Район торговых и промышленных операций русских людей очень обширный – по рекам Пуру, Тазу, Енисею, Пясиде, Хете, Хотанге, Анабаре, Тунгускам, Вилюю, Лене и даже по островам Ледовитого океана. Число торговых и промышленных людей, ежегодно отправлявшихся в Мангазейский уезд, было неодинаково, как это видно из таможенных книг, – от 500 до 1000 человек, но когда существовал морской путь, их, вероятно, было значительно более; только от того времени до нас не дошло ни одной таможенной книги. Они жили там по 2, по 3 и даже по 5 лет. Большая часть их самостоятельно занималась торговлею и промыслами, а некоторые торговые люди, например, гостиной сотни, посылали в Мангазею своих приказчиков или за покупкою пушного товара, или для промыслов. А как велики были денежные суммы, посылаемые торговыми людьми со своими приказчиками для закупки шкур пушных зверей, можно судить по следующему случаю. В 1637 году Надейка Свешников послал в Мангазейский уезд своего приказчика с тремя людьми и вручил ему денег 5500 рублей. Судьба этого дела была самая печальная. В следующем году Свешников уже бил челом государю, что посланный им приказчик умер, а люди его живут в Сибири на Лене, «проживают и пропивают тот живот мой», и просил написать грамоту ленскому воеводе, чтоб он отыскал тех людей и выслал их в Москву[83 - А. М. Ю. Сиб. пр., ст. № 139, л. 488.]. Эта сумма в 5 1/2 т. рублей свидетельствует о больших торговых оборотах, которые имели некоторые торговые люди в Сибири.
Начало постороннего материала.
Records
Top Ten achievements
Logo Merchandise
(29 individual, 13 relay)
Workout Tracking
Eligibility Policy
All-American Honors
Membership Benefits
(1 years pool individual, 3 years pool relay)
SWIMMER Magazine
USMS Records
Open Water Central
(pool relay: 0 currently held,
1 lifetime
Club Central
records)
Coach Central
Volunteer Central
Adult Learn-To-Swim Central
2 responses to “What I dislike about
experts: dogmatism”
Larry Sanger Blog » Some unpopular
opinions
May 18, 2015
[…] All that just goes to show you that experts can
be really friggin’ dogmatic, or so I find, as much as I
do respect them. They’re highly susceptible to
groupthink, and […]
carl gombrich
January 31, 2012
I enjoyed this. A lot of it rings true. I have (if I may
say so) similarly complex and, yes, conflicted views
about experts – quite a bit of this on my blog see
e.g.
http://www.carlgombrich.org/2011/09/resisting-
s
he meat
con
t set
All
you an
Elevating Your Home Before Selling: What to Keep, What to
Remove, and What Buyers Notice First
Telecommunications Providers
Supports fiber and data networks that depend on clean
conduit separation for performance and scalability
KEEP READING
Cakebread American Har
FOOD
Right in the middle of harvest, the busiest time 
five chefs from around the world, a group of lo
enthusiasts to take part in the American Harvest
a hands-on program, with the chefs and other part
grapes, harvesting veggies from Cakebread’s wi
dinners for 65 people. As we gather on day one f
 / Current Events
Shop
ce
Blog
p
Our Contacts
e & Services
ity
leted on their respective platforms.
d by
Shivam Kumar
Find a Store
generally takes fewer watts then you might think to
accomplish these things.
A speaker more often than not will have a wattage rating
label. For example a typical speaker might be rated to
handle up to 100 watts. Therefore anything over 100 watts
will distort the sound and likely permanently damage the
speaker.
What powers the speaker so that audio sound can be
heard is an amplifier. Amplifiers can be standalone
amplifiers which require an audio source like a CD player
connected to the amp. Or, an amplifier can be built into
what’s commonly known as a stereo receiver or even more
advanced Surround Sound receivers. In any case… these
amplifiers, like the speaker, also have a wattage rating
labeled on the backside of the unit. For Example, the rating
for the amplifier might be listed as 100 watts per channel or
Что же касается всего товара, провозимого ежегодно чрез Мангазейскую таможню, то об этом также можно судить по некоторым данным. Десятая пошлина, собираемая на государя, не всегда может обозначать количество всего товара, привезенного чрез Мангазейскую таможню, потому что иногда торговые люди возвращались чрез Мангазею на Русь, уже уплатив таковую пошлину в Ленском или Енисейском острожках; например, в 1637 году мангазейский воевода доносил, что 130 человек, с которых довелось взять десятой пошлины 827 сороков, 36 соболей, уплатили эту пошлину в Ленском и Енисейском острогах[84 - А. М. Ю. Сиб. пр., ст. № 571 (ненумер.).]. Но зато все платили в Мангазее «поживотное на мирские государевы расходы», и если б эта пошлина собиралась постоянно, то мы имели бы документальные данные относительно ценности всего товара, ежегодно провозимого на Русь чрез Мангазею. Но, как мы выше говорили, «поживотное» принадлежало к чрезвычайным пошлинам и взималась только за некоторые годы. Так, с 12 июля 1635 года по 1 сентября таковой пошлины по деньге с рубля взято с торговых и промышленных людей 565 рублей, стало быть, ценность их товара определена в 565000 рублей[85 - А. М. Ю. Сиб. пр., кн. № 78, л.60.]; в 1629 году этого же рода пошлины по 5 денег с рубля взято с 347 человек 674 рубля, значит, товара было на 135 тысяч рублей[86 - Ibid, кн. № 26, л. 68.].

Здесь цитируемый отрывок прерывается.